In a couple of decades or so, when aliens are trying to figure out why humanity vanished, there will probably be a school of thought among xenoarcheologists that argues that our species was basically headed in the right direction until climate change forced us to choose on a global level between narrow self-interest and long-term planetary viability. Assuming those aliens read Slate, I invite them to consider the following seven minutes of The Daily Show:
This is a comedy segment—and a funny one!—whose premise is that (a few) sexual predators are facing (some) consequences in the court of public opinion, and in the cases of R. Kelly and Robert Kraft, those consequences may even come with legal penalties.

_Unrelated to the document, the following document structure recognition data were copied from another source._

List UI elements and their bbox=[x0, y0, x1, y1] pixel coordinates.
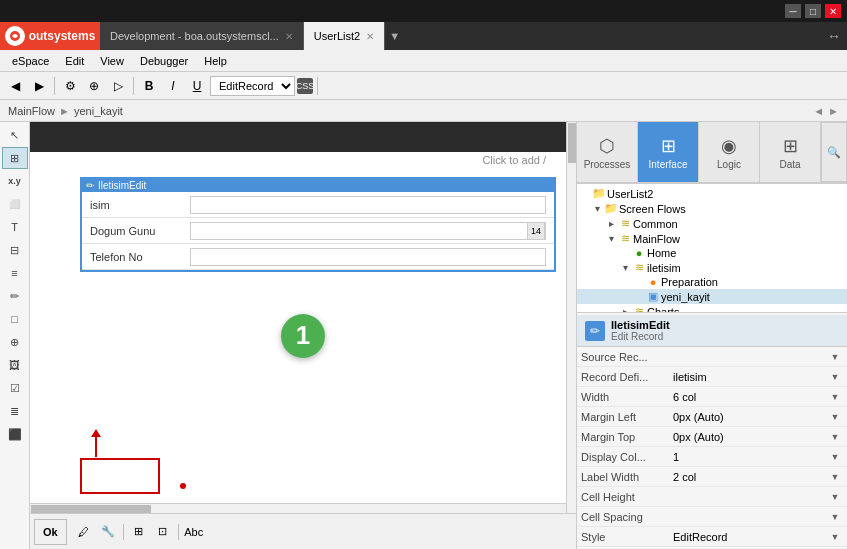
bottom-tool-4[interactable]: ⊡ bbox=[152, 521, 174, 543]
tab-logic[interactable]: ◉ Logic bbox=[699, 122, 760, 182]
prop-dropdown-source[interactable]: ▼ bbox=[827, 349, 843, 365]
tab-processes[interactable]: ⬡ Processes bbox=[577, 122, 638, 182]
prop-value-margin-left[interactable]: 0px (Auto) bbox=[671, 411, 827, 423]
prop-dropdown-label-width[interactable]: ▼ bbox=[827, 469, 843, 485]
bottom-tool-2[interactable]: 🔧 bbox=[97, 521, 119, 543]
bottom-tool-1[interactable]: 🖊 bbox=[73, 521, 95, 543]
tree-item-screen-flows[interactable]: ▾ 📁 Screen Flows bbox=[577, 201, 847, 216]
settings-button[interactable]: ⚙ bbox=[59, 75, 81, 97]
form-widget[interactable]: ✏ IletisimEdit isim Dogum Gunu 14 Telefo… bbox=[80, 177, 556, 272]
prop-dropdown-width[interactable]: ▼ bbox=[827, 389, 843, 405]
common-icon: ≋ bbox=[617, 217, 633, 230]
prop-value-record[interactable]: iletisim bbox=[671, 371, 827, 383]
prop-dropdown-style[interactable]: ▼ bbox=[827, 529, 843, 545]
publish-button[interactable]: ▷ bbox=[107, 75, 129, 97]
prop-dropdown-display-col[interactable]: ▼ bbox=[827, 449, 843, 465]
prop-dropdown-cell-spacing[interactable]: ▼ bbox=[827, 509, 843, 525]
maximize-button[interactable]: □ bbox=[805, 4, 821, 18]
tab-data[interactable]: ⊞ Data bbox=[760, 122, 821, 182]
tree-item-home[interactable]: ● Home bbox=[577, 246, 847, 260]
forward-button[interactable]: ▶ bbox=[28, 75, 50, 97]
tree-root-label: UserList2 bbox=[607, 188, 653, 200]
tree-item-yeni-kayit[interactable]: ▣ yeni_kayit bbox=[577, 289, 847, 304]
v-scrollbar[interactable] bbox=[566, 122, 576, 513]
tool-table[interactable]: ⊟ bbox=[2, 239, 28, 261]
compare-button[interactable]: ⊕ bbox=[83, 75, 105, 97]
tool-list[interactable]: ≣ bbox=[2, 400, 28, 422]
input-isim[interactable] bbox=[190, 196, 546, 214]
tree-item-mainflow[interactable]: ▾ ≋ MainFlow bbox=[577, 231, 847, 246]
tool-grid[interactable]: ⊞ bbox=[2, 147, 28, 169]
tree-item-iletisim[interactable]: ▾ ≋ iletisim bbox=[577, 260, 847, 275]
input-dogum[interactable]: 14 bbox=[190, 222, 546, 240]
tool-placeholder[interactable]: ⬜ bbox=[2, 193, 28, 215]
breadcrumb-nav-prev[interactable]: ◄ bbox=[813, 105, 824, 117]
form-row-isim: isim bbox=[82, 192, 554, 218]
style-select[interactable]: EditRecord bbox=[210, 76, 295, 96]
prop-value-display-col[interactable]: 1 bbox=[671, 451, 827, 463]
click-to-add-hint[interactable]: Click to add / bbox=[482, 154, 546, 166]
h-scrollbar[interactable] bbox=[30, 503, 566, 513]
tab-interface[interactable]: ⊞ Interface bbox=[638, 122, 699, 182]
prop-dropdown-record[interactable]: ▼ bbox=[827, 369, 843, 385]
prop-value-style[interactable]: EditRecord bbox=[671, 531, 827, 543]
tree-item-common[interactable]: ▸ ≋ Common bbox=[577, 216, 847, 231]
tree-item-charts[interactable]: ▸ ≋ Charts bbox=[577, 304, 847, 313]
bottom-tool-5[interactable]: Abc bbox=[183, 521, 205, 543]
prop-value-label-width[interactable]: 2 col bbox=[671, 471, 827, 483]
breadcrumb-bar: MainFlow ► yeni_kayit ◄ ► bbox=[0, 100, 847, 122]
bottom-tool-3[interactable]: ⊞ bbox=[128, 521, 150, 543]
prop-dropdown-margin-left[interactable]: ▼ bbox=[827, 409, 843, 425]
tool-image[interactable]: 🖼 bbox=[2, 354, 28, 376]
tree-root[interactable]: 📁 UserList2 bbox=[577, 186, 847, 201]
underline-button[interactable]: U bbox=[186, 75, 208, 97]
menu-espace[interactable]: eSpace bbox=[4, 53, 57, 69]
close-tab-userlist2[interactable]: ✕ bbox=[366, 31, 374, 42]
tool-form[interactable]: ≡ bbox=[2, 262, 28, 284]
tab-dropdown-arrow[interactable]: ▼ bbox=[385, 22, 404, 50]
tab-development[interactable]: Development - boa.outsystemscl... ✕ bbox=[100, 22, 304, 50]
prop-value-margin-top[interactable]: 0px (Auto) bbox=[671, 431, 827, 443]
input-telefon[interactable] bbox=[190, 248, 546, 266]
close-button[interactable]: ✕ bbox=[825, 4, 841, 18]
prop-label-source: Source Rec... bbox=[581, 351, 671, 363]
menu-debugger[interactable]: Debugger bbox=[132, 53, 196, 69]
date-picker-icon[interactable]: 14 bbox=[527, 222, 545, 240]
prop-row-style: Style EditRecord ▼ bbox=[577, 527, 847, 547]
close-tab-development[interactable]: ✕ bbox=[285, 31, 293, 42]
red-box-widget[interactable] bbox=[80, 458, 160, 494]
prop-value-width[interactable]: 6 col bbox=[671, 391, 827, 403]
tab-label-development: Development - boa.outsystemscl... bbox=[110, 30, 279, 42]
menu-view[interactable]: View bbox=[92, 53, 132, 69]
tool-input[interactable]: □ bbox=[2, 308, 28, 330]
h-scrollbar-thumb[interactable] bbox=[31, 505, 151, 513]
back-button[interactable]: ◀ bbox=[4, 75, 26, 97]
tool-container[interactable]: ⬛ bbox=[2, 423, 28, 445]
css-badge[interactable]: CSS bbox=[297, 78, 313, 94]
ok-button[interactable]: Ok bbox=[34, 519, 67, 545]
tool-edit[interactable]: ✏ bbox=[2, 285, 28, 307]
menu-edit[interactable]: Edit bbox=[57, 53, 92, 69]
menu-help[interactable]: Help bbox=[196, 53, 235, 69]
window-arrow-left[interactable]: ↔ bbox=[827, 28, 841, 44]
prop-label-style: Style bbox=[581, 531, 671, 543]
prop-dropdown-margin-top[interactable]: ▼ bbox=[827, 429, 843, 445]
bold-button[interactable]: B bbox=[138, 75, 160, 97]
prop-label-label-width: Label Width bbox=[581, 471, 671, 483]
props-header: ✏ IletisimEdit Edit Record bbox=[577, 315, 847, 347]
minimize-button[interactable]: ─ bbox=[785, 4, 801, 18]
italic-button[interactable]: I bbox=[162, 75, 184, 97]
tool-check[interactable]: ☑ bbox=[2, 377, 28, 399]
tool-xy[interactable]: x.y bbox=[2, 170, 28, 192]
iletisim-icon: ≋ bbox=[631, 261, 647, 274]
tool-link[interactable]: ⊕ bbox=[2, 331, 28, 353]
prop-dropdown-cell-height[interactable]: ▼ bbox=[827, 489, 843, 505]
props-title-block: IletisimEdit Edit Record bbox=[611, 319, 670, 342]
tree-item-preparation[interactable]: ● Preparation bbox=[577, 275, 847, 289]
tool-pointer[interactable]: ↖ bbox=[2, 124, 28, 146]
breadcrumb-nav-next[interactable]: ► bbox=[828, 105, 839, 117]
tab-userlist2[interactable]: UserList2 ✕ bbox=[304, 22, 385, 50]
search-button[interactable]: 🔍 bbox=[821, 122, 847, 182]
v-scrollbar-thumb[interactable] bbox=[568, 123, 576, 163]
tool-text[interactable]: T bbox=[2, 216, 28, 238]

It’s also premised on the following slightly less cheery facts:
• The entertainment industry has been run by sexual predators and their enablers for decades and probably centuries.
• The Catholic Church has been run by sexual predators and their enablers for decades and probably centuries.

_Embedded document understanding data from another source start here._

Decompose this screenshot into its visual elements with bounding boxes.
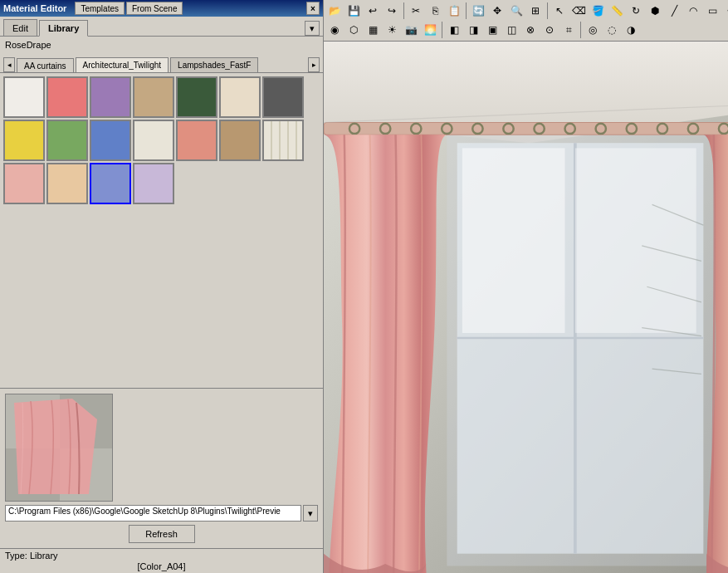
title-bar-left: Material Editor Templates From Scene — [3, 2, 183, 15]
svg-rect-26 — [575, 148, 696, 333]
toolbar-btn-ext5[interactable]: ⊗ — [521, 21, 540, 39]
toolbar-btn-open[interactable]: 📂 — [325, 2, 344, 20]
toolbar-btn-sky[interactable]: 🌅 — [421, 21, 439, 39]
library-tab-next[interactable]: ▸ — [308, 57, 320, 72]
3d-viewport[interactable] — [324, 42, 728, 573]
swatch-11[interactable] — [176, 120, 217, 161]
swatch-13[interactable] — [262, 120, 304, 161]
sep3 — [547, 2, 548, 19]
toolbar-btn-fog[interactable]: ◌ — [603, 21, 621, 39]
preview-path: C:\Program Files (x86)\Google\Google Ske… — [5, 505, 301, 522]
toolbar-btn-rotate[interactable]: ↻ — [627, 2, 645, 20]
toolbar-btn-zoom-ext[interactable]: ⊞ — [526, 2, 545, 20]
toolbar-btn-zoom[interactable]: 🔍 — [507, 2, 525, 20]
toolbar-btn-move[interactable]: ✛ — [722, 2, 728, 20]
swatches-grid — [3, 76, 320, 204]
toolbar-btn-cut[interactable]: ✂ — [407, 2, 425, 20]
toolbar-row-2: ◉ ⬡ ▦ ☀ 📷 🌅 ◧ ◨ ▣ ◫ ⊗ ⊙ ⌗ ◎ ◌ ◑ — [325, 21, 728, 39]
material-name: RoseDrape — [5, 40, 51, 50]
preview-area: C:\Program Files (x86)\Google\Google Ske… — [0, 388, 323, 548]
swatch-3[interactable] — [133, 76, 174, 118]
toolbar-btn-light[interactable]: ☀ — [383, 21, 401, 39]
material-name-row: RoseDrape — [0, 37, 323, 53]
viewport-panel: 📂 💾 ↩ ↪ ✂ ⎘ 📋 🔄 ✥ 🔍 ⊞ ↖ ⌫ 🪣 📏 ↻ ⬢ ╱ ◠ ▭ … — [324, 0, 728, 573]
toolbar-btn-render[interactable]: ◉ — [325, 21, 344, 39]
status-bar: Type: Library [Color_A04] — [0, 548, 323, 573]
library-tab-aa-curtains[interactable]: AA curtains — [17, 58, 74, 73]
color-label: [Color_A04] — [5, 561, 318, 571]
library-tab-lampshades[interactable]: Lampshades_FastF — [170, 57, 258, 72]
sep5 — [442, 22, 442, 38]
preview-path-row: C:\Program Files (x86)\Google\Google Ske… — [5, 505, 318, 522]
toolbar-btn-rect[interactable]: ▭ — [703, 2, 721, 20]
scene-svg — [324, 42, 728, 573]
toolbar-area: 📂 💾 ↩ ↪ ✂ ⎘ 📋 🔄 ✥ 🔍 ⊞ ↖ ⌫ 🪣 📏 ↻ ⬢ ╱ ◠ ▭ … — [324, 0, 728, 42]
toolbar-btn-measure[interactable]: 📏 — [608, 2, 626, 20]
preview-image — [5, 394, 113, 502]
swatch-2[interactable] — [90, 76, 131, 118]
toolbar-btn-redo[interactable]: ↪ — [383, 2, 401, 20]
close-button[interactable]: × — [306, 2, 320, 15]
swatch-17[interactable] — [133, 163, 174, 204]
sep6 — [580, 22, 581, 38]
toolbar-btn-undo[interactable]: ↩ — [364, 2, 382, 20]
preview-path-button[interactable]: ▾ — [303, 505, 318, 522]
toolbar-btn-orbit[interactable]: 🔄 — [469, 2, 487, 20]
sep1 — [403, 2, 404, 19]
toolbar-btn-copy[interactable]: ⎘ — [426, 2, 444, 20]
toolbar-btn-ext7[interactable]: ⌗ — [559, 21, 578, 39]
swatch-8[interactable] — [46, 120, 88, 161]
toolbar-btn-ext3[interactable]: ▣ — [483, 21, 501, 39]
toolbar-btn-paste[interactable]: 📋 — [445, 2, 463, 20]
swatch-7[interactable] — [3, 120, 45, 161]
toolbar-row-1: 📂 💾 ↩ ↪ ✂ ⎘ 📋 🔄 ✥ 🔍 ⊞ ↖ ⌫ 🪣 📏 ↻ ⬢ ╱ ◠ ▭ … — [325, 2, 728, 20]
toolbar-btn-shadow[interactable]: ◑ — [622, 21, 640, 39]
swatch-0[interactable] — [3, 76, 45, 118]
swatch-16[interactable] — [90, 163, 131, 204]
from-scene-button[interactable]: From Scene — [126, 2, 183, 15]
toolbar-btn-save[interactable]: 💾 — [344, 2, 363, 20]
toolbar-btn-mat[interactable]: ▦ — [364, 21, 382, 39]
swatch-5[interactable] — [219, 76, 261, 118]
dropdown-arrow[interactable]: ▾ — [305, 21, 320, 36]
toolbar-btn-ext6[interactable]: ⊙ — [540, 21, 559, 39]
swatch-6[interactable] — [262, 76, 304, 118]
toolbar-btn-ext2[interactable]: ◨ — [464, 21, 482, 39]
toolbar-btn-line[interactable]: ╱ — [665, 2, 683, 20]
toolbar-btn-push[interactable]: ⬢ — [646, 2, 664, 20]
swatch-14[interactable] — [3, 163, 45, 204]
toolbar-btn-select[interactable]: ↖ — [550, 2, 569, 20]
swatches-area — [0, 73, 323, 388]
type-label: Type: Library — [5, 551, 318, 561]
swatch-9[interactable] — [90, 120, 131, 161]
library-tab-prev[interactable]: ◂ — [3, 57, 15, 72]
templates-button[interactable]: Templates — [75, 2, 125, 15]
toolbar-btn-paint[interactable]: 🪣 — [589, 2, 607, 20]
title-bar: Material Editor Templates From Scene × — [0, 0, 323, 17]
preview-svg — [6, 394, 113, 502]
library-tabs: ◂ AA curtains Architectural_Twilight Lam… — [0, 53, 323, 73]
tab-library[interactable]: Library — [39, 20, 88, 37]
material-editor-panel: Material Editor Templates From Scene × E… — [0, 0, 324, 573]
window-title: Material Editor — [3, 3, 66, 13]
svg-rect-25 — [462, 148, 565, 333]
sep2 — [466, 2, 467, 19]
toolbar-btn-arc[interactable]: ◠ — [684, 2, 702, 20]
toolbar-btn-render2[interactable]: ⬡ — [344, 21, 363, 39]
refresh-button[interactable]: Refresh — [129, 525, 195, 543]
toolbar-btn-styles[interactable]: ◎ — [584, 21, 602, 39]
swatch-10[interactable] — [133, 120, 174, 161]
swatch-15[interactable] — [46, 163, 88, 204]
tabs-row: Edit Library ▾ — [0, 17, 323, 37]
swatch-4[interactable] — [176, 76, 217, 118]
toolbar-btn-cam[interactable]: 📷 — [402, 21, 420, 39]
toolbar-btn-pan[interactable]: ✥ — [488, 2, 506, 20]
swatch-12[interactable] — [219, 120, 261, 161]
toolbar-btn-ext1[interactable]: ◧ — [445, 21, 463, 39]
library-tab-arch-twilight[interactable]: Architectural_Twilight — [76, 57, 169, 72]
tab-edit[interactable]: Edit — [3, 19, 37, 36]
toolbar-btn-ext4[interactable]: ◫ — [502, 21, 520, 39]
swatch-1[interactable] — [46, 76, 88, 118]
toolbar-btn-erase[interactable]: ⌫ — [569, 2, 588, 20]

• The government of the United States is headed by a sexual predator right now.
• The legal system of the United States allows sexual predators to buy their way out of trouble if they have enough money and know the right people, even if they’re not president.
Taken as a whole, and considered along with the incredibly disappointing montage of Patriots fans excusing Robert Kraft, those facts lead to the following conclusions, neither of which speaks well of humanity:
• Whenever it is discovered that someone with unfathomable money and power enjoys raping children, nearly everyone with large—but not quite as large—amounts of money and power teams up to ensure those child rapists face no consequences for raping children, in exchange for more money and power.
• People with very little money or power are nevertheless willing to overlook pretty much anything in exchange for a few hours of guilt-free football.
Human beings have spent a lot of time amusing ourselves with optical illusions, the places where we can see the blind spots left by the ad-hoc design of senses. We haven’t spent nearly as much time wondering if the ad-hoc design of our moral senses are steering the planet towards doom, which, in our defense, is a much less amusing proposition. But watch Trevor Noah run down a laundry list of relatively consequence-free atrocities, ending with a montage of people who, faced with the choice between acknowledging their responsibilities to other human beings and enjoying a football game a little less, enthusiastically opt for the football game. When it comes to measuring other people’s suffering against even the tiniest, pettiest, shittiest little personal gain, our brains just don’t work right. So if alien academia is anything like the human version (and if it is, I’d advise making some changes!) let me save your archaeology departments a lot of infighting: It was always going to end this way.